Migranti, la Meloni sfida le Ong: "Una legge per fermare Soros"

Andrea Indini




Il finanziere ungherese ha già messo le mani sull'Italia. La Meloni: "Siamo stanchi di questi sciacalli della speculazione". E FdI lavora a una pdl per blindare le Ong che favoriscono i clandestini


L'ingerenza di George Soros si sta allungando sull'Italia. Non appena si è fatta concreta la possibilità di un governo targato Lega e Movimento 5 Stelle, il finanziere ungherese, che attraverso le sue fondazioni ha finanziato le Primavere arabe, le rivoluzioni colorate (Guarda il video) e, soprattutto, l'ondata migratoria che dal Nord Africa e dal vicino Oriente è arrivata fino al cuore dell'Europa, vuole ora mettere le mani sul nostro Paese. Per fermarlo Giorgia Meloni sta lavorando a una legge, molto simile a quella varata dal premier Viktor Orbàn in Ungheria, che limiti le Ong.

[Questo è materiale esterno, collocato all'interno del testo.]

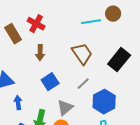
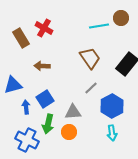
brown arrow: (40, 53) -> (42, 66), moved, turned 91
blue square: (50, 82) -> (45, 99), moved
gray triangle: (65, 108) -> (73, 112), turned 36

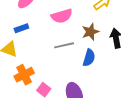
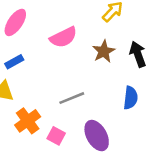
gray line: (64, 45) -> (72, 98), moved
blue semicircle: (89, 58) -> (131, 98), moved

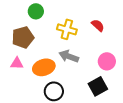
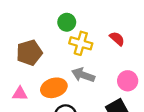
green circle: (36, 11) -> (67, 22), moved
pink triangle: (17, 63) -> (20, 94), moved

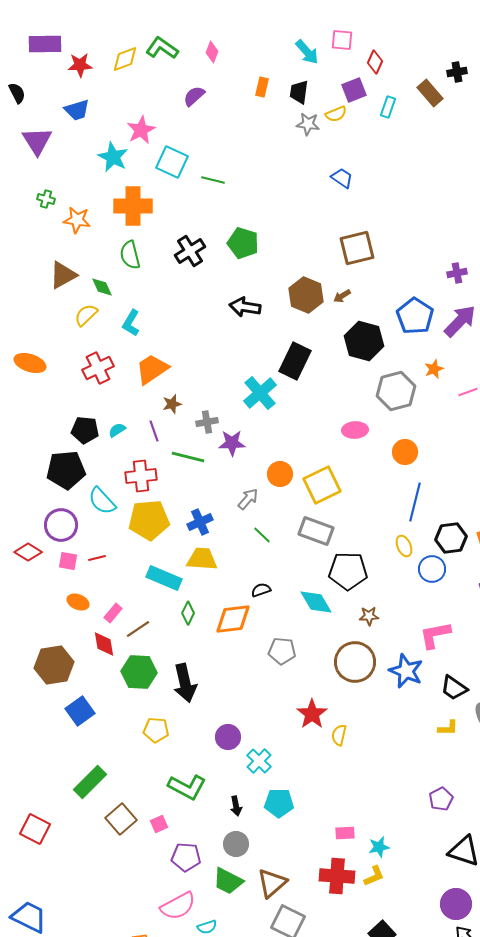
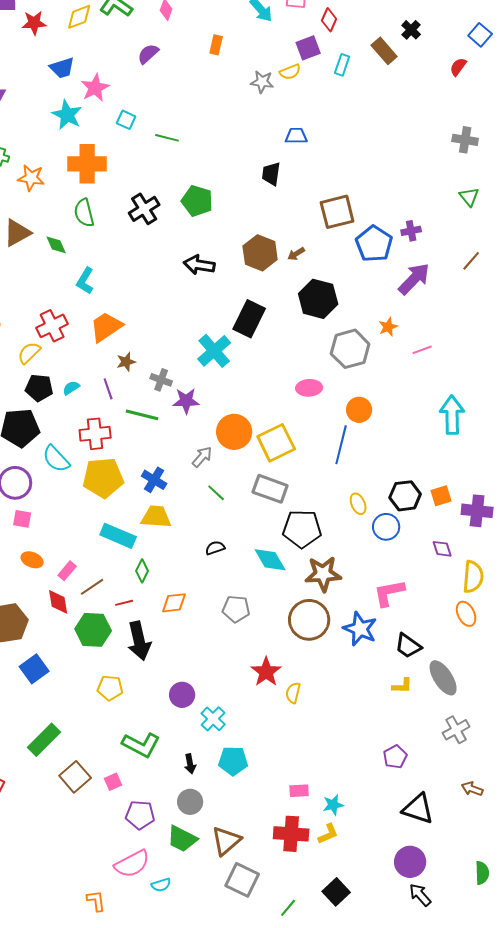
black cross: (457, 72) -> (411, 30), turned -36
black trapezoid: (299, 92) -> (271, 174), moved
blue trapezoid: (77, 110) -> (62, 68), moved
cyan square: (172, 162) -> (126, 120), size x0.6
blue trapezoid: (342, 178) -> (296, 136), turned -35
brown square: (357, 248) -> (337, 212), moved
yellow semicircle: (86, 315) -> (29, 353), moved
blue pentagon: (415, 316) -> (374, 244), moved
gray cross: (207, 422) -> (161, 380), turned 30
orange circle: (280, 474) -> (234, 432), size x1.4
blue line: (415, 502) -> (341, 445), moved
blue cross: (200, 522) -> (154, 480), turned -35
red line: (97, 558) -> (124, 603), moved
brown star: (369, 616) -> (323, 574), size x1.8
orange diamond: (233, 619) -> (174, 603), moved, size x0.7

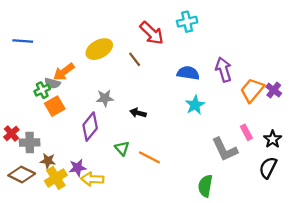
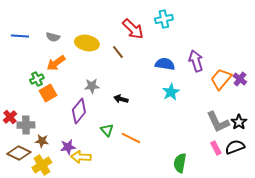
yellow ellipse: (99, 49) -> (87, 43), turned 40
gray semicircle: (52, 83) -> (53, 37), moved
pink rectangle: (246, 132) -> (216, 148), moved
gray L-shape: (225, 149) -> (218, 122), moved
black semicircle: (268, 168) -> (235, 147), turned 42
yellow cross: (56, 178) -> (42, 165), moved

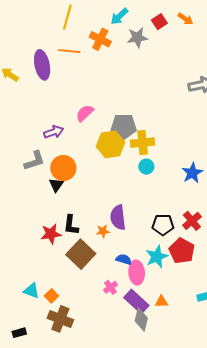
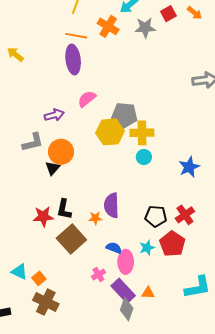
purple ellipse: (42, 65) -> (73, 59), moved
cyan star: (157, 257) -> (147, 248), size x0.7

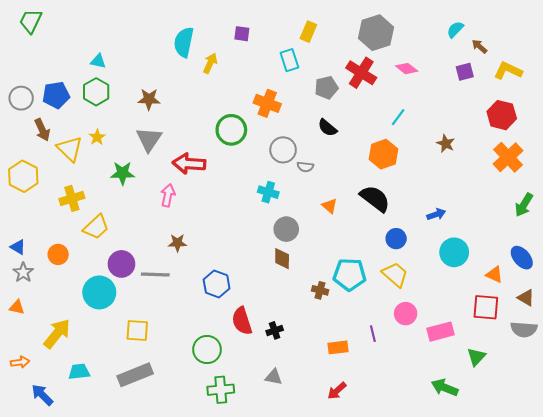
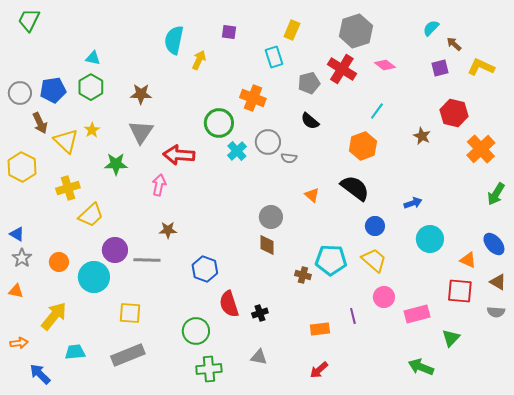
red hexagon: (502, 115) -> (454, 113), moved
cyan cross: (268, 192) -> (237, 151), moved, turned 30
orange circle: (58, 254) -> (59, 262), moved
gray semicircle: (524, 329) -> (496, 312), size x0.7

Giusto ieri, in una intervista al Corriere della Sera, Soros invitava l'Unione europea a "pagare Roma per l'onere ingiusto della gestione dei rifugiati". In queste ore è volato in Italia perché invitato a parlare al Festival dell'Economia di Trento. Ed è da lì che ha iniziato ad attaccare a testa bassa il governo Conte dicendosi "molto preoccupato" per la vicinanza dell'esecutivo alla Russia per la quale sia la Lega sia il Movimento 5 Stelle avrebbero chiesto l'abolizione delle sanzioni. "Putin - ha detto Soros - cerca di dominare l'Europa: non vuole distruggerla ma sfruttarla perché ha la capacità produttiva, mentre l'economia russa sotto Putin può solo sfruttare le materie prime e le persone". Poi ha sollevato dubbi sulla trasparenza di Matteo Salvini, neo ministro dell'Interno. "L'opinione pubblica italiana - ha aggiunto - ha diritto di sapere se Salvini è a busta paga di Putin".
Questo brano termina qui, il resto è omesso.